CommitInfo(commit_url='https://huggingface.co/Frenz/modernbert-llm-router/commit/4b6eaa3bd6d7f0250b0b53b96a7bb479adb80b8d', commit_message='Upload tokenizer', commit_description='', oid='4b6eaa3bd6d7f0250b0b53b96a7bb479adb80b8d', pr_url=None, repo_url=RepoUrl('https://huggingface.co/Frenz/modernbert-llm-router', endpoint='https://huggingface.co', repo_type='model', repo_id='Frenz/modernbert-llm-router'), pr_revision=None, pr_num=None)

### Run Inference & test model
To wrap up this tutorial, we will run inference on a few examples and test our model. We will use the pipeline method from the transformers library to run inference on our model.

In [25]:
from transformers import pipeline

model_name = "Frenz/modernbert-llm-router"

classifier = pipeline("text-classification",
                      model=model_name,
                      tokenizer=model_name,
                      device=0,
                      )

sample = "How does the structure and function of plasmodesmata affect cell-to-cell communication and signaling in plant tissues, particularly in response to environmental stresses?"


pred = classifier(sample)
print(pred)

model.safetensors:   0%|          | 0.00/438M [00:00<?, ?B/s]

tokenizer_config.json:   0%|          | 0.00/1.22k [00:00<?, ?B/s]

vocab.txt:   0%|          | 0.00/232k [00:00<?, ?B/s]

tokenizer.json:   0%|          | 0.00/711k [00:00<?, ?B/s]

special_tokens_map.json:   0%|          | 0.00/125 [00:00<?, ?B/s]

Device set to use cuda:0


[{'label': 'large_llm', 'score': 0.9999736547470093}]


In [27]:
print(pred[0]['label'])

large_llm


### Conclusion
We've learned how to fine-tune ModernBERT for an LLM routing classification task. We demonstrated how to leverage the Hugging Face ecosystem to efficiently train and deploy a specialized classifier that can intelligently route user prompts to the most appropriate LLM model.

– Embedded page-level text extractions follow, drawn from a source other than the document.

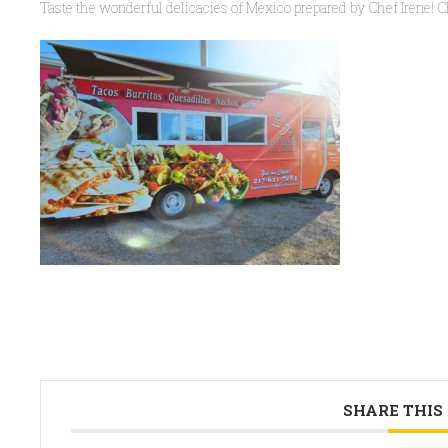
Taste the wonderful delicacies of Mexico prepared by Chef Irene! C
SHARE THIS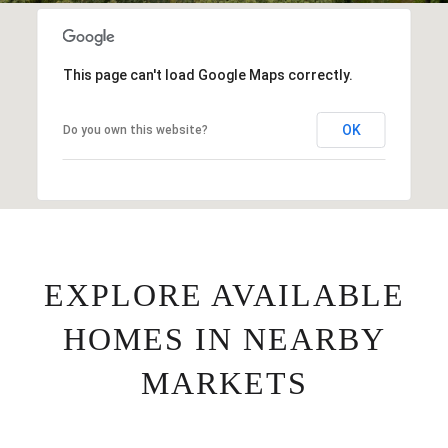
This page can't load Google Maps correctly.
OK
Do you own this website?
EXPLORE AVAILABLE
HOMES IN NEARBY
MARKETS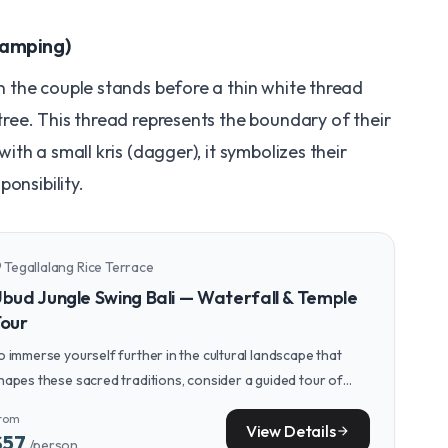
Samping)
 the couple stands before a thin white thread
tree. This thread represents the boundary of their
th a small kris (dagger), it symbolizes their
onsibility.
Tegallalang Rice Terrace
n_on
bud Jungle Swing Bali — Waterfall & Temple
our
o immerse yourself further in the cultural landscape that
hapes these sacred traditions, consider a guided tour of
bud's spiritual sites and traditional villages.
rom
View Details
arrow_forward
$57
/person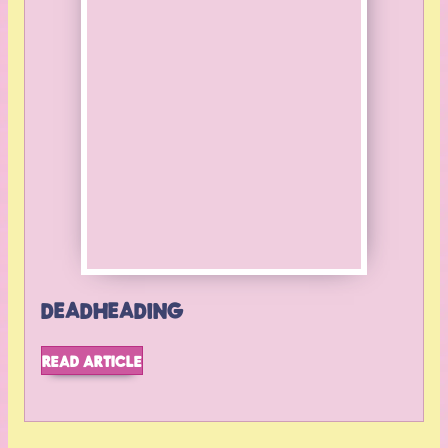
BACK TO TOP
DEADHEADING
READ ARTICLE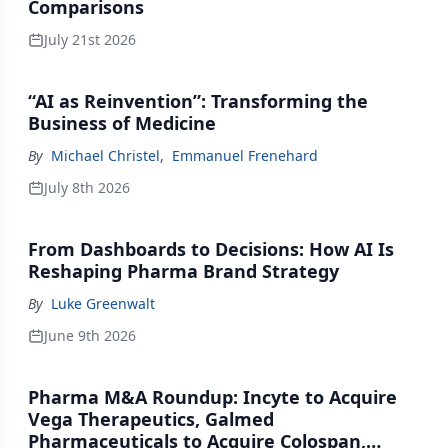
Comparisons
July 21st 2026
“AI as Reinvention”: Transforming the
Business of Medicine
By
Michael Christel
,
Emmanuel Frenehard
July 8th 2026
From Dashboards to Decisions: How AI Is
Reshaping Pharma Brand Strategy
By
Luke Greenwalt
June 9th 2026
Pharma M&A Roundup: Incyte to Acquire
Vega Therapeutics, Galmed
Pharmaceuticals to Acquire Colospan,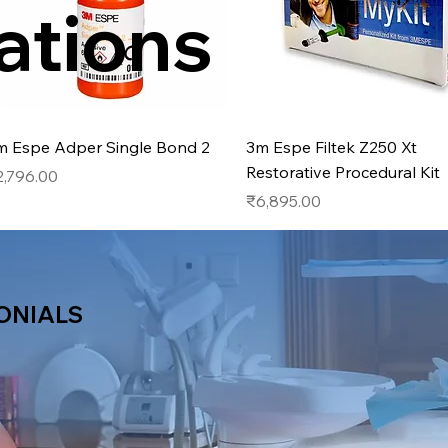
ations
Quick View
Quick View
m Espe Adper Single Bond 2
3m Espe Filtek Z250 Xt
Restorative Procedural Kit
ice
2,796.00
Price
₹6,895.00
ONIALS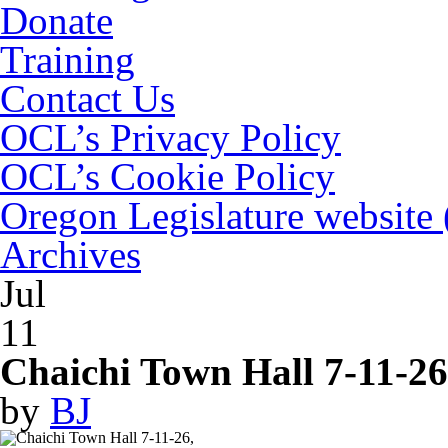
Donate
Training
Contact Us
OCL’s Privacy Policy
OCL’s Cookie Policy
Oregon Legislature website
Archives
Jul
11
Chaichi Town Hall 7-11-26
by
BJ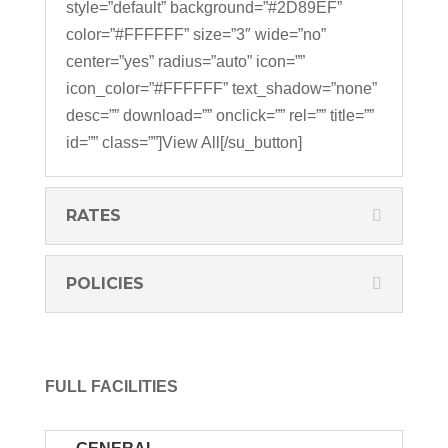
style=”default” background=”#2D89EF”
color=”#FFFFFF” size=”3″ wide=”no”
center=”yes” radius=”auto” icon=””
icon_color=”#FFFFFF” text_shadow=”none”
desc=”” download=”” onclick=”” rel=”” title=””
id=”” class=””]View All[/su_button]
RATES
POLICIES
FULL FACILITIES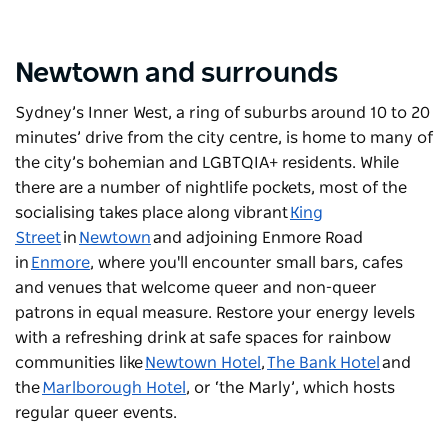
Newtown and surrounds
Sydney’s Inner West, a ring of suburbs around 10 to 20
minutes’ drive from the city centre, is home to many of
the city’s bohemian and LGBTQIA+ residents. While
there are a number of nightlife pockets, most of the
socialising takes place along vibrant
King
Street
in
Newtown
and adjoining Enmore Road
in
Enmore
, where you'll encounter small bars, cafes
and venues that welcome queer and non-queer
patrons in equal measure. Restore your energy levels
with a refreshing drink at safe spaces for rainbow
communities like
Newtown Hotel
,
The Bank Hotel
and
the
Marlborough Hotel
, or ‘the Marly’, which hosts
regular queer events.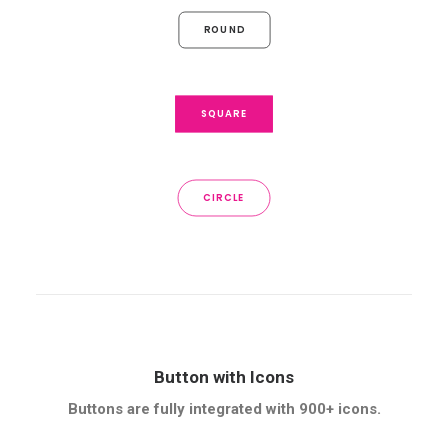
ROUND
SQUARE
CIRCLE
Button with Icons
Buttons are fully integrated with 900+ icons.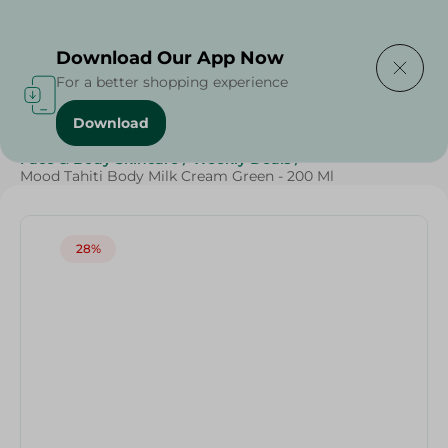
Delivering to
Select Area
Download Our App Now
For a better shopping experience
Download
Home
/
Beauty & Personal Care
/
Face & Body Skincare
/
Weekly Deals
/
Mood Tahiti Body Milk Cream Green - 200 Ml
28%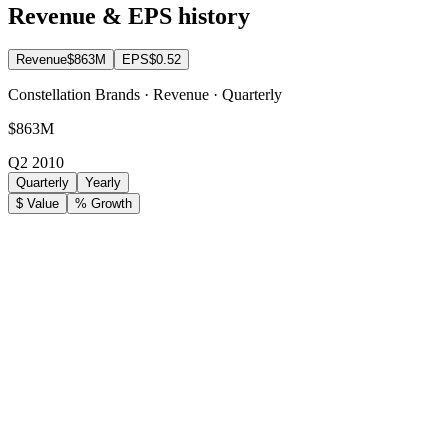
Revenue & EPS history
Revenue
$863M
EPS
$0.52
Constellation Brands · Revenue · Quarterly
$863M
Q2 2010
Quarterly
Yearly
$ Value
% Growth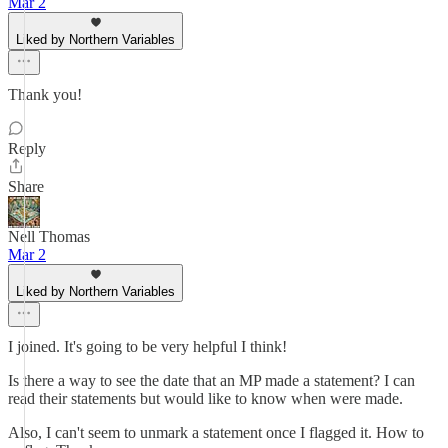
Mar 2
Liked by Northern Variables
Thank you!
Reply
Share
Nell Thomas
Mar 2
Liked by Northern Variables
I joined. It's going to be very helpful I think!
Is there a way to see the date that an MP made a statement? I can
read their statements but would like to know when were made.
Also, I can't seem to unmark a statement once I flagged it. How to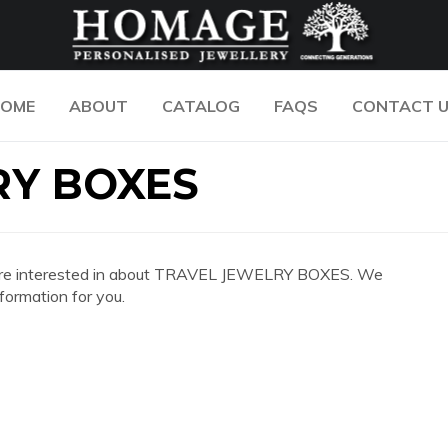
OME
ABOUT
CATALOG
FAQS
CONTACT 
RY BOXES
 you are interested in about TRAVEL JEWELRY BOXES. We
formation for you.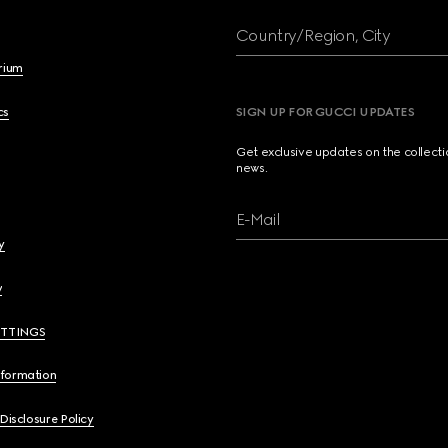
Country/Region, City
brium
cs
SIGN UP FOR GUCCI UPDATES
Get exclusive updates on the collect
news.
E-Mail
y
y
ETTINGS
nformation
 Disclosure Policy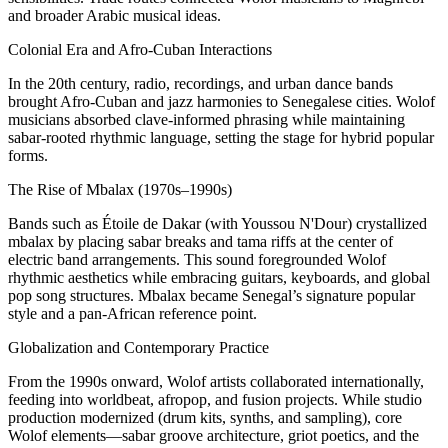
and broader Arabic musical ideas.
Colonial Era and Afro‑Cuban Interactions
In the 20th century, radio, recordings, and urban dance bands
brought Afro-Cuban and jazz harmonies to Senegalese cities. Wolof
musicians absorbed clave-informed phrasing while maintaining
sabar-rooted rhythmic language, setting the stage for hybrid popular
forms.
The Rise of Mbalax (1970s–1990s)
Bands such as Étoile de Dakar (with Youssou N'Dour) crystallized
mbalax by placing sabar breaks and tama riffs at the center of
electric band arrangements. This sound foregrounded Wolof
rhythmic aesthetics while embracing guitars, keyboards, and global
pop song structures. Mbalax became Senegal’s signature popular
style and a pan-African reference point.
Globalization and Contemporary Practice
From the 1990s onward, Wolof artists collaborated internationally,
feeding into worldbeat, afropop, and fusion projects. While studio
production modernized (drum kits, synths, and sampling), core
Wolof elements—sabar groove architecture, griot poetics, and the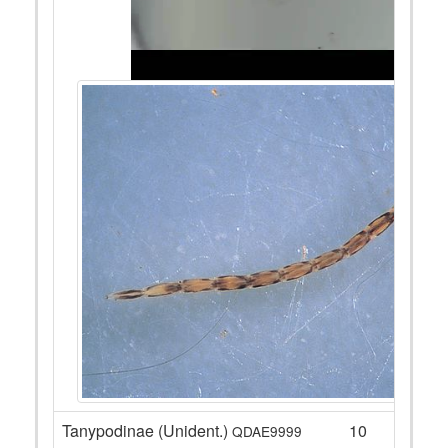
Tanypodinae (Unident.)
10
QDAE9999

Using modern training optimizations like flash attention, fused optimizers and mixed precision, we were able to train our model efficiently. But more importantly, ModernBERT was trained on 2 trillion tokens, which are more diverse and up to date than the Wikipedia-based training data of the original BERT.

This example showcases how smaller, specialized models remain valuable in the age of large language models - particularly for high-throughput, latency-sensitive tasks like LLM routing. By using ModernBERT's improved architecture and broader training data, we can build more robust and efficient classification systems.